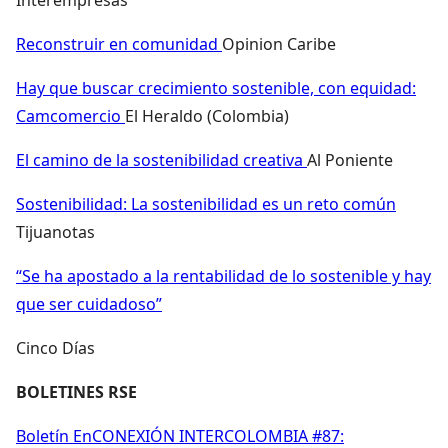
Reconstruir en comunidad
Opinion Caribe
Hay que buscar crecimiento sostenible, con equidad:
Camcomercio
El Heraldo (Colombia)
El camino de la sostenibilidad creativa
Al Poniente
Sostenibilidad: La sostenibilidad es un reto común
Tijuanotas
“Se ha apostado a la rentabilidad de lo sostenible y hay
que ser cuidadoso”
Cinco Días
BOLETINES RSE
Boletín EnCONEXIÓN INTERCOLOMBIA #87:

● **WORK TO BE COMPLETED**
The material shown above is to be repeated verbatim, and its pictures are to be omitted.

● **SOLUTION FOR THIS EXERCISE**
Reconstruir en comunidad
Opinion Caribe
Hay que buscar crecimiento sostenible, con equidad:
Camcomercio
El Heraldo (Colombia)
El camino de la sostenibilidad creativa
Al Poniente
Sostenibilidad: La sostenibilidad es un reto común
Tijuanotas
“Se ha apostado a la rentabilidad de lo sostenible y hay
que ser cuidadoso”
Cinco Días
BOLETINES RSE
Boletín EnCONEXIÓN INTERCOLOMBIA #87:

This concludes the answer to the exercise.